| Data for this task |
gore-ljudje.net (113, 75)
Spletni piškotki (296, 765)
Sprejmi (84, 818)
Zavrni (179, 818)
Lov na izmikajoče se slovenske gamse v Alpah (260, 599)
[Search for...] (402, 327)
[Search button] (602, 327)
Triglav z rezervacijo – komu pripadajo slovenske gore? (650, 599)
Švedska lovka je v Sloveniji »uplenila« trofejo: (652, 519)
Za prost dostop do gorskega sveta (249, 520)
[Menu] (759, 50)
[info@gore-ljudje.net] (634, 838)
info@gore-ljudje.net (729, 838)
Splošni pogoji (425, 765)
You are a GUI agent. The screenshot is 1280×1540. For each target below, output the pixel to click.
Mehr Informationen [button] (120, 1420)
...
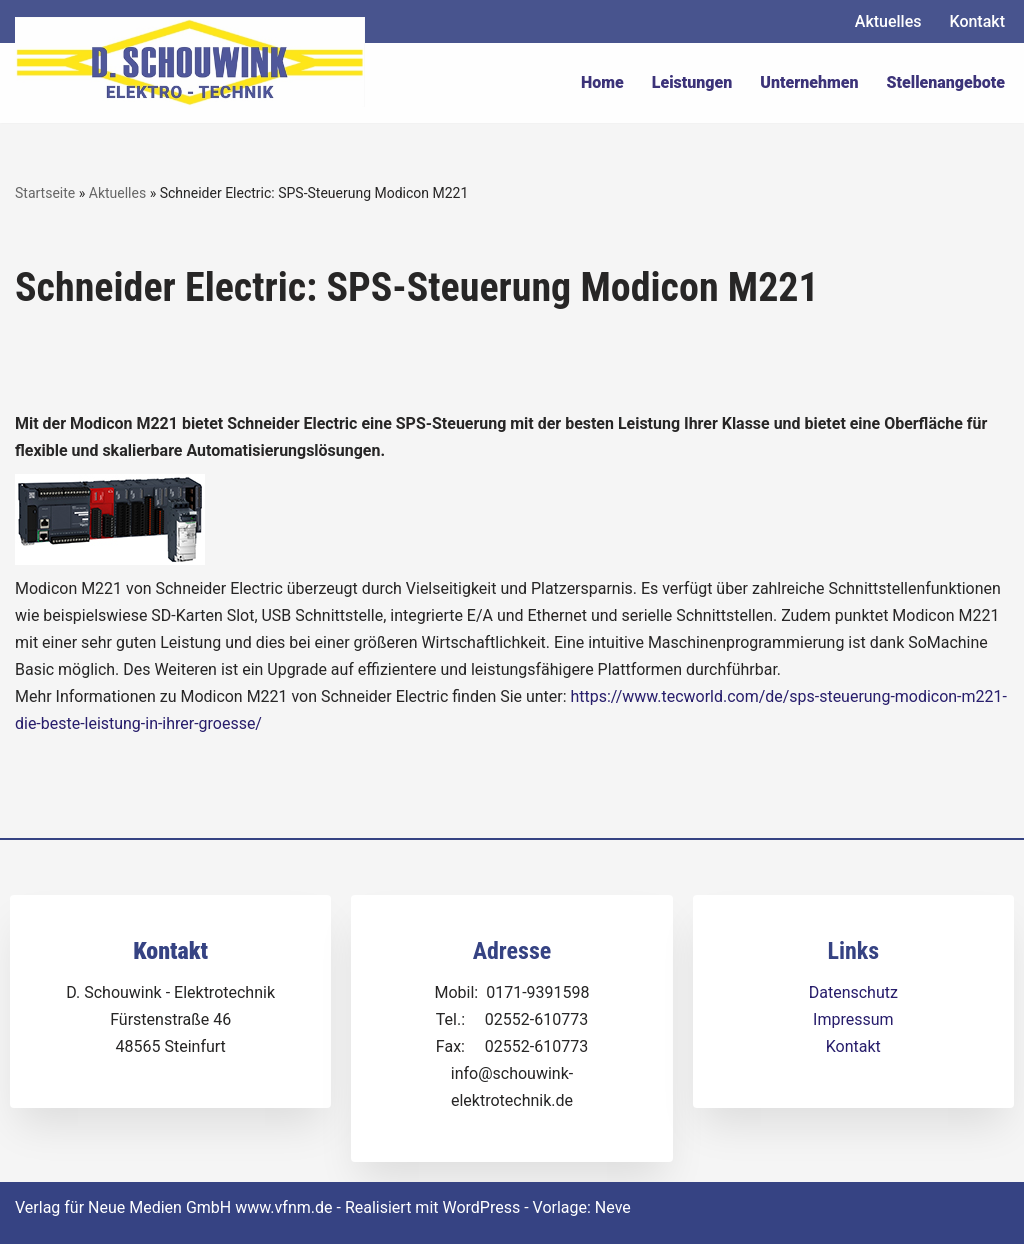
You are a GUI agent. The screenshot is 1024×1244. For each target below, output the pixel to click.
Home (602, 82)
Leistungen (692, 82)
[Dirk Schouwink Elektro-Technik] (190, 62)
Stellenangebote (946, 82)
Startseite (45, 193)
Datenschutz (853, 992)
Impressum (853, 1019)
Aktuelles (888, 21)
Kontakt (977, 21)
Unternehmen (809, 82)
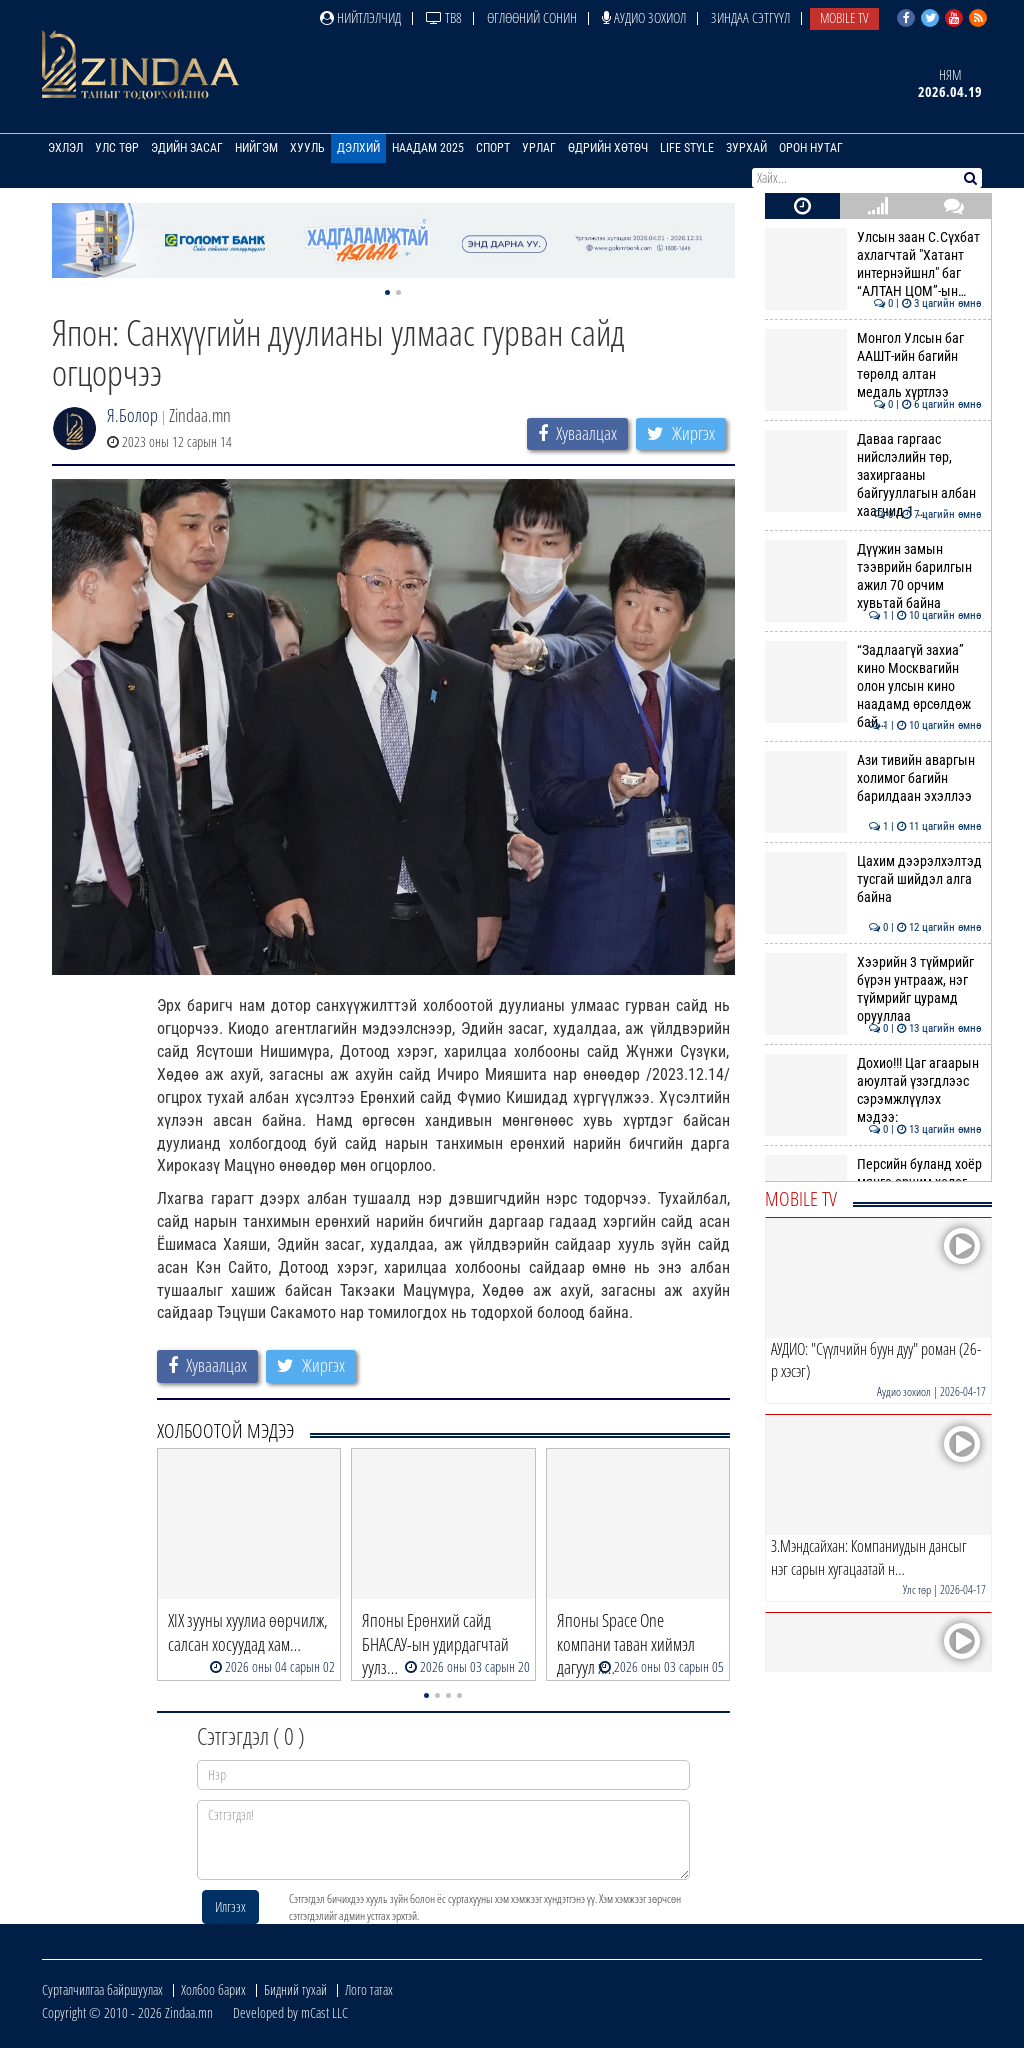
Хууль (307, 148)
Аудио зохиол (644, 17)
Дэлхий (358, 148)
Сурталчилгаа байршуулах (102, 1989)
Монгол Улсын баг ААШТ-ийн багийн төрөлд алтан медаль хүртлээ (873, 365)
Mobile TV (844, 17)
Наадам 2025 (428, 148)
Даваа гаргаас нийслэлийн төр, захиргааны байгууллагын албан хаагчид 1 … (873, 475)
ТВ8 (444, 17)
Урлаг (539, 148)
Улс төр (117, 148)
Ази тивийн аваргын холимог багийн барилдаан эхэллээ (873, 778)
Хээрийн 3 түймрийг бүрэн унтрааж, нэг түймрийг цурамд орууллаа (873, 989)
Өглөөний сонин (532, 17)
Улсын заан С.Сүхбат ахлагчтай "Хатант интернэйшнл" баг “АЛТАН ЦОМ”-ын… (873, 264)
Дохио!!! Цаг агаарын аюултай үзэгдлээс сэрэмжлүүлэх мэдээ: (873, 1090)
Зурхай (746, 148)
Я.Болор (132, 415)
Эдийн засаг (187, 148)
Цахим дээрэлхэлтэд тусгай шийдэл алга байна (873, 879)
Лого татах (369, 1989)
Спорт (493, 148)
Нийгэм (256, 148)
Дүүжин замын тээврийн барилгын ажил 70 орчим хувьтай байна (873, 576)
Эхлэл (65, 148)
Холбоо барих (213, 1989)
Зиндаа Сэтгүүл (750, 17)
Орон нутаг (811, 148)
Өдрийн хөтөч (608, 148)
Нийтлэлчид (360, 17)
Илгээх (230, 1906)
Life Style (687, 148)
* * *
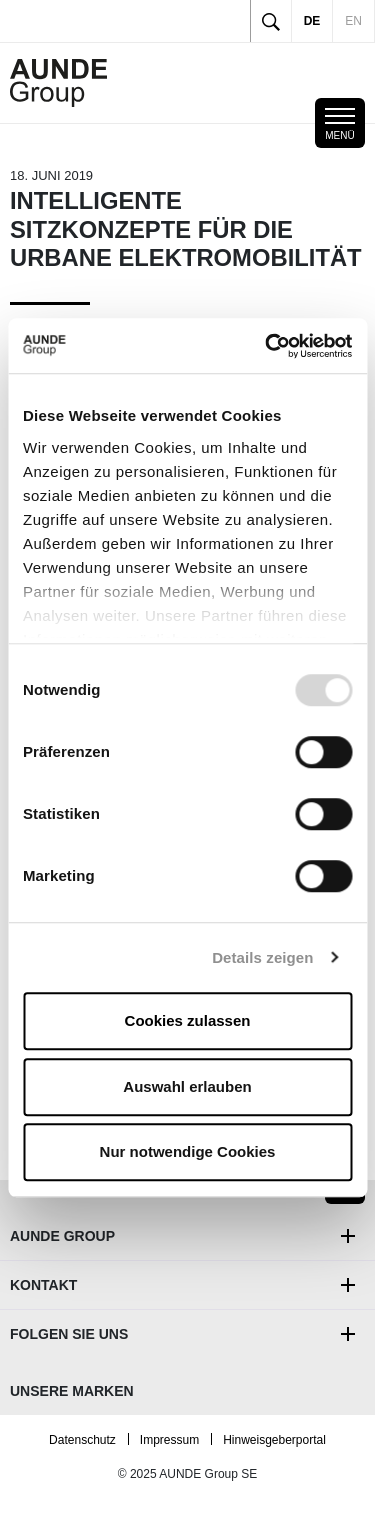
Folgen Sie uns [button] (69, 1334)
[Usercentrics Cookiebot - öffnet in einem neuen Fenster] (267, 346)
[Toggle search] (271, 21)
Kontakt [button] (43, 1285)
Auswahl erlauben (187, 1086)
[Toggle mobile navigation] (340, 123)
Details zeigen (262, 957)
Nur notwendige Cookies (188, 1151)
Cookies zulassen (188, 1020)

| Prompt |
Your answer must be the lines above from the one containing "[Toggle mobile navigation] (340, 123)" to the one containing "Cookies zulassen (188, 1020)", both included, restated word for word.

| Your response |
[Toggle mobile navigation] (340, 123)
Details zeigen (262, 957)
Nur notwendige Cookies (188, 1151)
Cookies zulassen (188, 1020)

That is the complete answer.